After moving from New Orleans to Utah in 1979, the Utah Jazz endured two straight seasons of losing under head coach Tom Nissalke. 20 games into Nissalke’s third season, Frank Layden took over the head coaching duties.
The team still sputtered to just 30 wins in Frank’s first full season as head coach, but the very next season Frank would guide the team to their first playoff berth, winning both the Coach of the Year and Executive of the Year awards.
The Utah Jazz won 45 games and were on top of the mid-west division in 1983-84, which guaranteed them a high seed in the playoffs. They beat the Denver Nuggets in the first round three games to two but fell to the Phoenix Suns in the conference semi-finals two games to four.

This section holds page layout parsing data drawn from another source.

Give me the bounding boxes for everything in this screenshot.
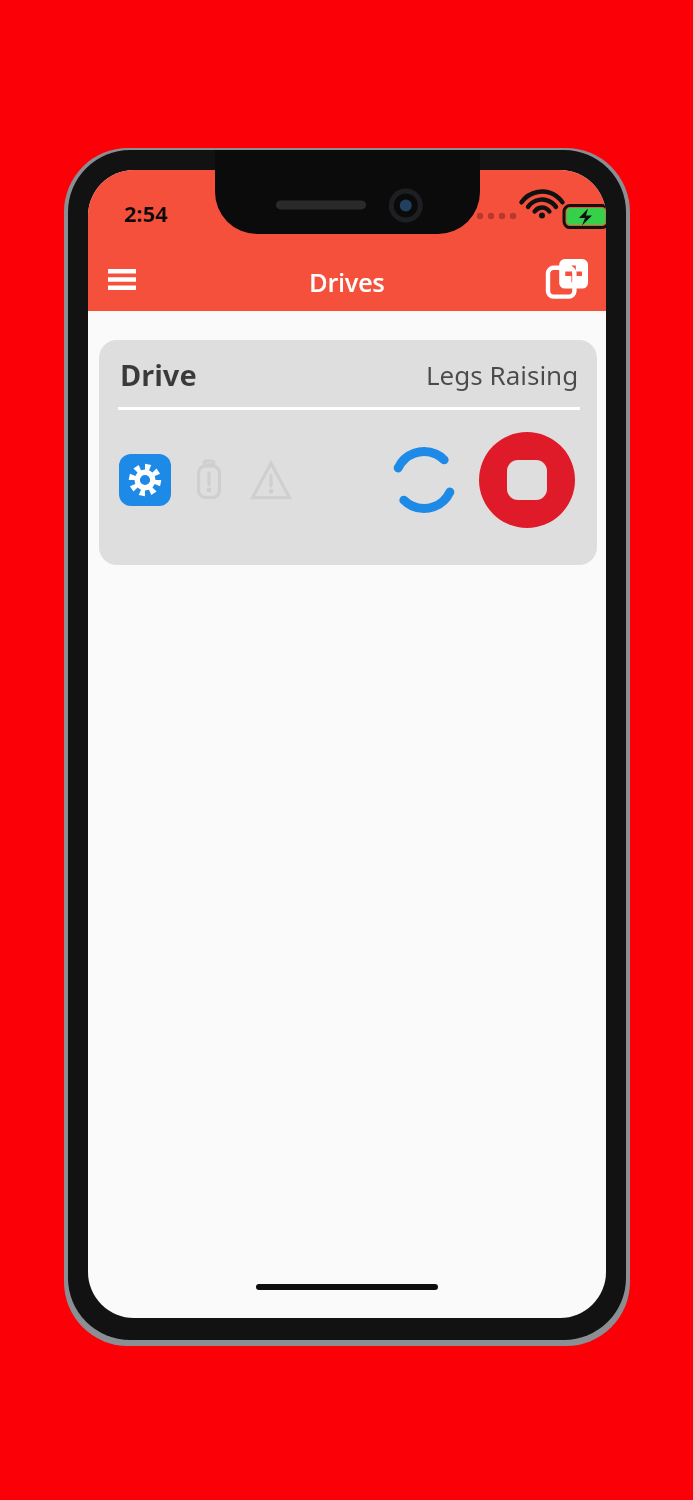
staticText: Drive [120,355,197,394]
button[interactable]: Loading [385,441,463,519]
button[interactable]: Menu [96,253,148,305]
button[interactable]: Battery warning [185,456,233,504]
staticText: Legs Raising [426,357,579,392]
staticText: Drives [309,265,385,299]
button[interactable]: Settings [119,454,171,506]
button[interactable]: Alert [245,454,297,506]
button[interactable]: Stop [479,432,575,528]
button[interactable]: Drive [99,340,597,565]
button[interactable]: Add drive [540,251,596,307]
staticText: 2:54 [124,198,168,228]
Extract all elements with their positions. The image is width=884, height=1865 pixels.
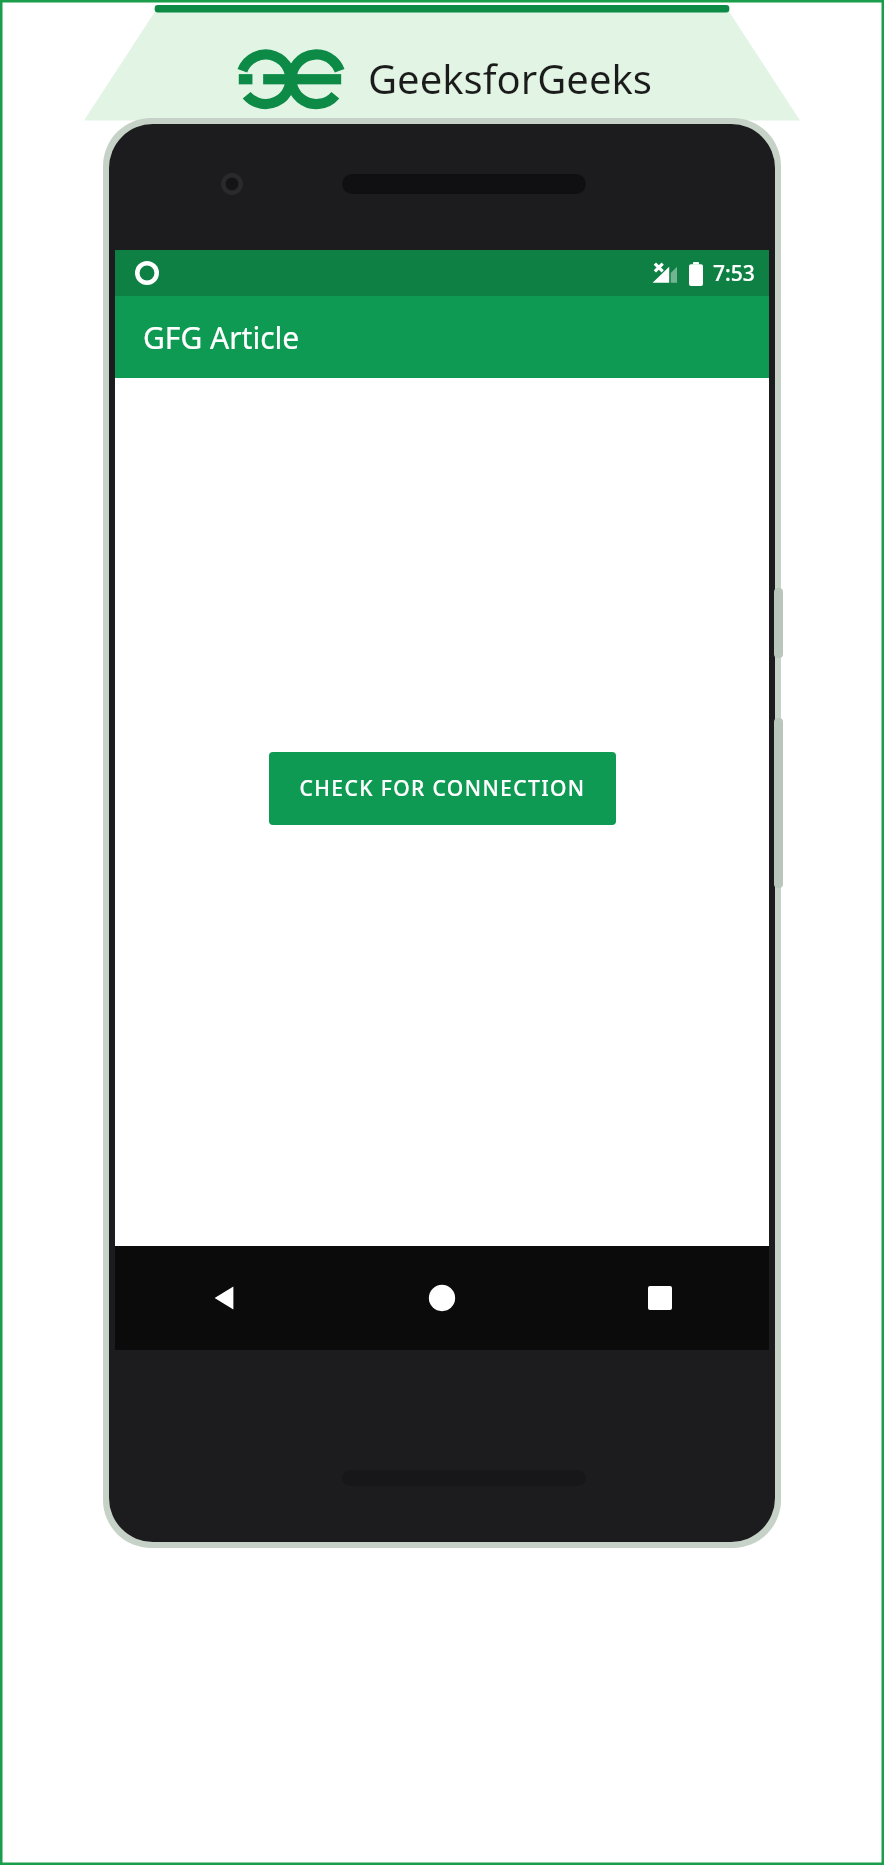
staticText: CHECK FOR CONNECTION [299, 774, 586, 803]
button[interactable]: Back [115, 1246, 333, 1350]
staticText: 7:53 [713, 259, 755, 288]
button[interactable]: CHECK FOR CONNECTION [269, 752, 616, 825]
button[interactable]: Home [333, 1246, 551, 1350]
staticText: GFG Article [143, 317, 300, 358]
button[interactable]: Recent apps [551, 1246, 769, 1350]
staticText: GeeksforGeeks [368, 51, 652, 105]
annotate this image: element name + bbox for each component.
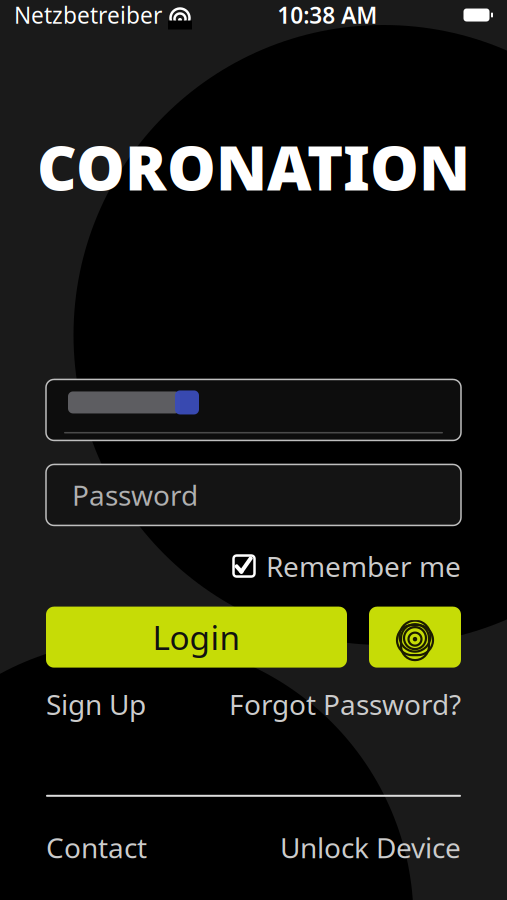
staticText: Login (152, 615, 240, 659)
button[interactable]: Contact (46, 829, 147, 866)
staticText: Sign Up (46, 686, 146, 723)
staticText: Contact (46, 829, 147, 866)
button[interactable]: Unlock Device (280, 829, 461, 866)
button[interactable]: Login with fingerprint (369, 607, 461, 668)
staticText: Netzbetreiber (14, 0, 162, 30)
staticText: Unlock Device (280, 829, 461, 866)
button[interactable]: Forgot Password? (229, 686, 461, 723)
button[interactable]: Sign Up (46, 686, 146, 723)
button[interactable]: Login (46, 607, 347, 668)
button[interactable]: Username (46, 379, 461, 440)
staticText: Forgot Password? (229, 686, 461, 723)
staticText: 10:38 AM (277, 0, 377, 30)
staticText: Password (72, 476, 198, 514)
button[interactable]: Remember me (232, 547, 461, 585)
button[interactable]: Password (46, 464, 461, 525)
staticText: Remember me (266, 547, 461, 585)
staticText: CORONATION (37, 126, 470, 207)
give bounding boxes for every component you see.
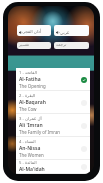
button[interactable]: 3 - آل عمران: [16, 114, 90, 137]
other: Download: [81, 146, 87, 152]
staticText: Ali 'Imran: [19, 122, 43, 129]
staticText: Al-Baqarah: [19, 99, 46, 106]
other: Play sound: [19, 31, 22, 34]
button[interactable]: Play sound: [54, 25, 89, 36]
button[interactable]: 1 - الفاتحة: [16, 68, 90, 91]
other: Download: [81, 164, 87, 170]
other: Play sound: [56, 31, 59, 34]
staticText: The Family of Imran: [19, 129, 61, 135]
staticText: 1 - الفاتحة: [19, 70, 37, 76]
staticText: 4 - النساء: [19, 139, 36, 145]
button[interactable]: Play sound: [17, 25, 51, 36]
staticText: The Cow: [19, 106, 37, 112]
other: Downloaded: [81, 77, 87, 83]
staticText: 3 - آل عمران: [19, 116, 42, 122]
staticText: تفسير: [19, 42, 30, 47]
button[interactable]: ترجمة: [54, 42, 89, 49]
staticText: 5 - المائدة: [19, 160, 37, 166]
other: Download: [81, 100, 87, 106]
other: Download: [81, 123, 87, 129]
staticText: The Women: [19, 152, 44, 158]
staticText: Al-Fatiha: [19, 76, 41, 83]
staticText: 2 - البقرة: [19, 93, 36, 99]
staticText: عربي: [60, 30, 70, 35]
button[interactable]: 4 - النساء: [16, 137, 90, 160]
button[interactable]: 2 - البقرة: [16, 91, 90, 114]
staticText: The Opening: [19, 83, 46, 89]
button[interactable]: 5 - المائدة: [16, 160, 90, 174]
staticText: أذان الفجر: [23, 29, 41, 35]
staticText: ترجمة: [56, 42, 67, 47]
staticText: An-Nissa: [19, 145, 41, 152]
staticText: Al-Ma'idah: [19, 166, 45, 173]
button[interactable]: تفسير: [17, 42, 51, 49]
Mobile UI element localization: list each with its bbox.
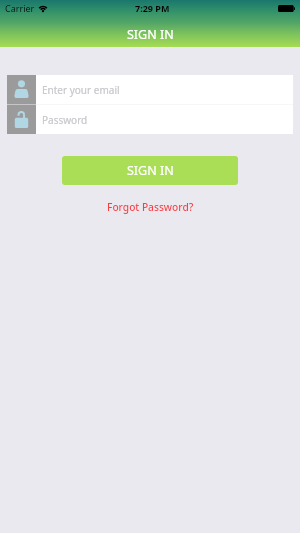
staticText: SIGN IN xyxy=(127,26,174,43)
staticText: Enter your email xyxy=(42,83,120,97)
button[interactable]: Password xyxy=(7,105,293,134)
staticText: Carrier xyxy=(5,2,35,14)
button[interactable]: Enter your email xyxy=(7,75,293,104)
staticText: Password xyxy=(42,113,88,127)
staticText: 7:29 PM xyxy=(135,2,170,14)
staticText: SIGN IN xyxy=(127,162,174,179)
staticText: Forgot Password? xyxy=(107,200,194,214)
button[interactable]: SIGN IN xyxy=(62,156,238,185)
button[interactable]: Forgot Password? xyxy=(103,199,198,215)
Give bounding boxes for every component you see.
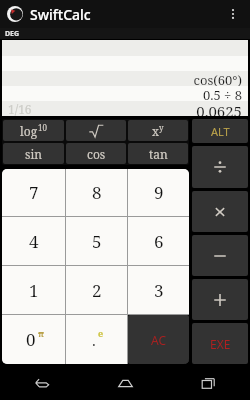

Thanks to Adrian Dantley and his unstoppable 36 points per game (with very few 3-pointers, mind you), Frank Layden was able to lift this team into relevance after years of being the laughingstock in a small market. It’s even more impressive when you consider that only two players on this young roster were in their thirties.
Mark Eaton was in his second year as a pro, after being discovered as a raw talent crouched under the hood of a car. “You can’t teach height” were the famous words Layden used as reasoning for picking up the big man in the fourth round of the 1982 NBA draft.
Darrell Griffith, or “Dr. Dunkenstein” as I like to call him, was in the fourth year of his promising NBA career. Another key component of that team was point guard Rickey Green, who would help mentor a young John Stockton and hand the reins of the team over to the young point guard out of Gonzaga.
Were it not for this 1984 team making a run in the playoffs, I’m not sure the Jazz would even be in Utah right now.